Screwtape Letter XII
Lewis is urbane and worldly, used to temptation himself. It’s a good read.
Twain is Twain. What can I say?
For instance, take this sample: he has imagined a heaven, and has left entirely out of it the supremest of all his delights, the one ecstasy that stands first and foremost in the heart of every individual of his race — and of ours — sexual intercourse!It is as if a lost and perishing person in a roasting desert should be told by a rescuer he might choose and have all longed-for things but one, and he should elect to leave out water!
His heaven is like himself: strange, interesting, astonishing, grotesque. I give you my word, it has not a single feature in it that he actually values. It consists — utterly and entirely — of diversions which he cares next to nothing about, here in the earth, yet is quite sure he will like them in heaven. Isn’t it curious? Isn’t it interesting? You must not think I am exaggerating, for it is not so. I will give you details.
Most men do not sing, most men cannot sing, most men will not stay when others are singing if it be continued more than two hours. Note that.
Only about two men in a hundred can play upon a musical instrument, and not four in a hundred have any wish to learn how. Set that down.
Many men pray, not many of them like to do it. A few pray long, the others make a short cut.
More men go to church than want to.
To forty-nine men in fifty the Sabbath Day is a dreary, dreary bore.
Of all the men in a church on a Sunday, two-thirds are tired when the service is half over, and the rest before it is finished.
The gladdest moment for all of them is when the preacher uplifts his hands for the benediction. You can hear the soft rustle of relief that sweeps the house, and you recognize that it is eloquent with gratitude.

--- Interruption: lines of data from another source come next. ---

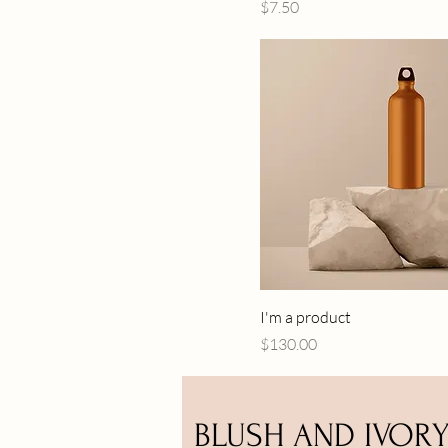
Price
$7.50
I'm a product
Price
$130.00
BLUSH AND IVOR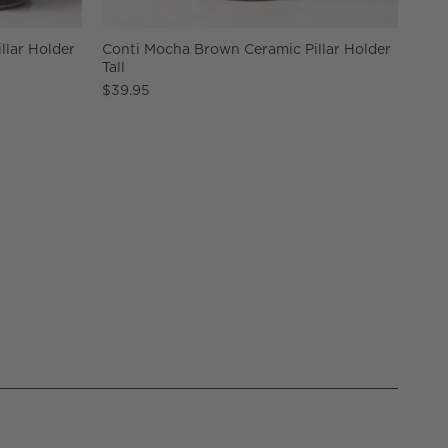
llar Holder
Conti Mocha Brown Ceramic Pillar Holder
Tall
$39.95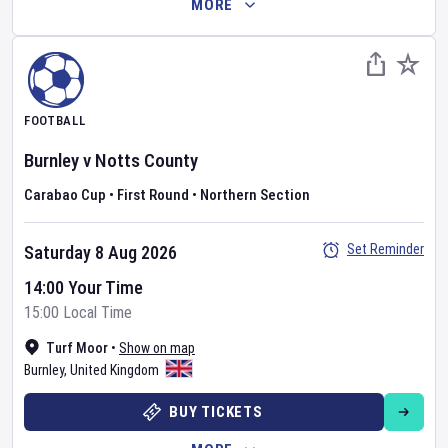
MORE
FOOTBALL
Burnley
v
Notts County
Carabao Cup
•
First Round
•
Northern Section
Set Reminder
Saturday 8 Aug 2026
14:00 Your Time
15:00 Local Time
Turf Moor
•
Show on map
Burnley
,
United Kingdom
BUY TICKETS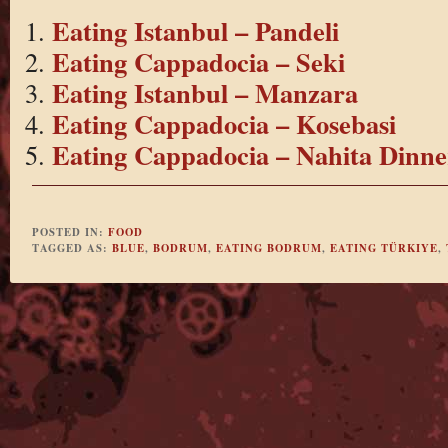
Eating Istanbul – Pandeli
Eating Cappadocia – Seki
Eating Istanbul – Manzara
Eating Cappadocia – Kosebasi
Eating Cappadocia – Nahita Dinne
POSTED IN:
FOOD
TAGGED AS:
BLUE
,
BODRUM
,
EATING BODRUM
,
EATING TÜRKIYE
,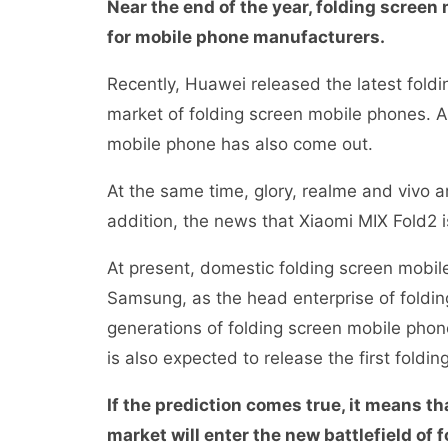
Near the end of the year, folding scree
for mobile phone manufacturers.
Recently, Huawei released the latest fold
market of folding screen mobile phones. A
mobile phone has also come out.
At the same time, glory, realme and vivo a
addition, the news that Xiaomi MIX Fold2 
At present, domestic folding screen mobil
Samsung, as the head enterprise of foldi
generations of folding screen mobile phone
is also expected to release the first fold
If the prediction comes true, it means t
market will enter the new battlefield o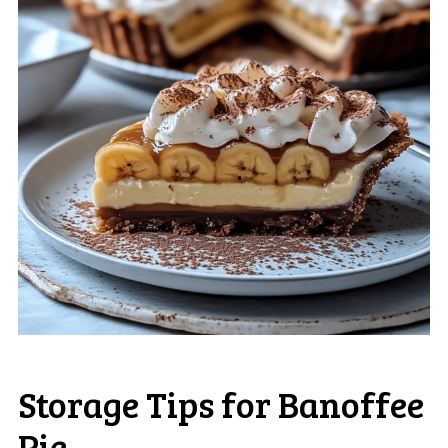
Storage Tips for Banoffee
Pie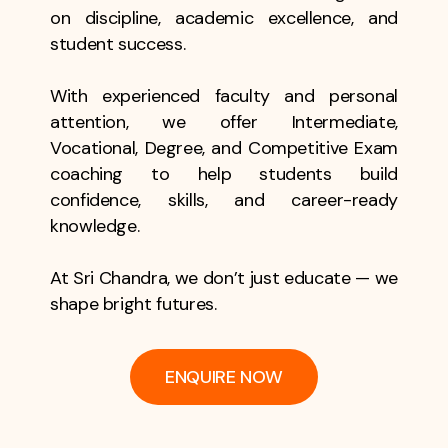
on discipline, academic excellence, and
student success.
With experienced faculty and personal
attention, we offer Intermediate,
Vocational, Degree, and Competitive Exam
coaching to help students build
confidence, skills, and career-ready
knowledge.
At Sri Chandra, we don’t just educate — we
shape bright futures.
ENQUIRE NOW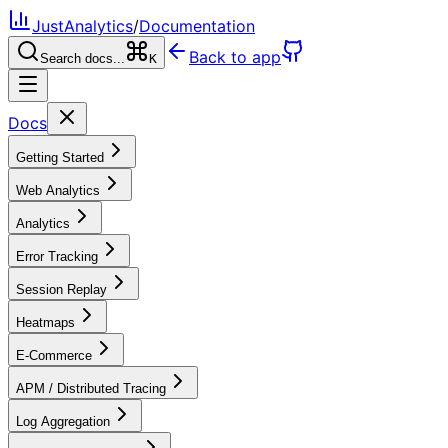
JustAnalytics
/
Documentation
Back to app
Search docs...
K
Docs
Getting Started
Web Analytics
Analytics
Error Tracking
Session Replay
Heatmaps
E-Commerce
APM / Distributed Tracing
Log Aggregation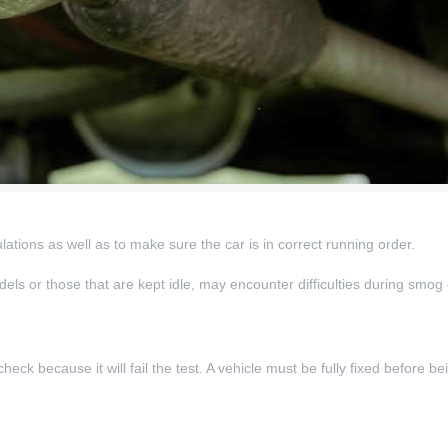
ations as well as to make sure the car is in correct running order.
odels or those that are kept idle, may encounter difficulties during smog
ck because it will fail the test. A vehicle must be fully fixed before be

And yet Heaven is sex-free, filled with singing, praying, and churchgoing…
Ambrose Bierce sounds pretty 19th-century today, but here are a couple of his dictionary entries that are fun:
DIPLOMACY, n. The patriotic art of lying for one’s country.
GUILLOTINE, n. A machine which makes a Frenchman shrug his shoulders with good reason.
I loved Devil’s Dictionary when I was a boy. It hasn’t aged as gracefully as I thought.